First held 116 years ago, it is the world’s oldest motoring event and Rosie, of Batley, is one of very few women to have entered this year’s event as a driver.
Rosie is a regular competitor and has only failed to finish once in the 30 times she has taken part.
Her vehicle is a 1902 Panhard et Levassor Tonneau, which has five seats, a powerful – for the time – 20 horsepower four-cylinder engine and is the only one of its kind still in existence.
It was bought by her late father, Stephen, 15 years ago and can average about 30mph.
She said: “He was a car enthusiast as well but wouldn’t let me do the run when I was young. The first time I took part was in a borrowed car.
“We spent about six hours polishing so that it looks its best. Driving such an old car is very much a mental challenge. It is very much about anticipation at things like traffic lights because it takes so long to stop and get started but that’s why I think it is so much fun.
“We are though open to the elements so we will be hoping for a dry day. When it rains you always get even when you are wearing waterproofs.

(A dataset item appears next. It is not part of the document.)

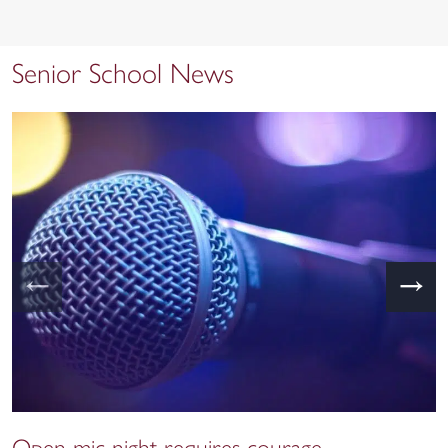
Senior School News
←
→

“We will be one of the faster cars in the run and should be one of the first cars in Brighton, although it’s not a race. We could arrive about 10.30am, depending on how many coffee stops we have.
“We have towed it down to London in the past but this time it is going on a transporter with some cars from Yorkshire that are taking part.”
Rosie will be joined on the journey to Brighton by her brother, Joseph, and aunt and uncle making their way from Hyde Park to Madeira Drive.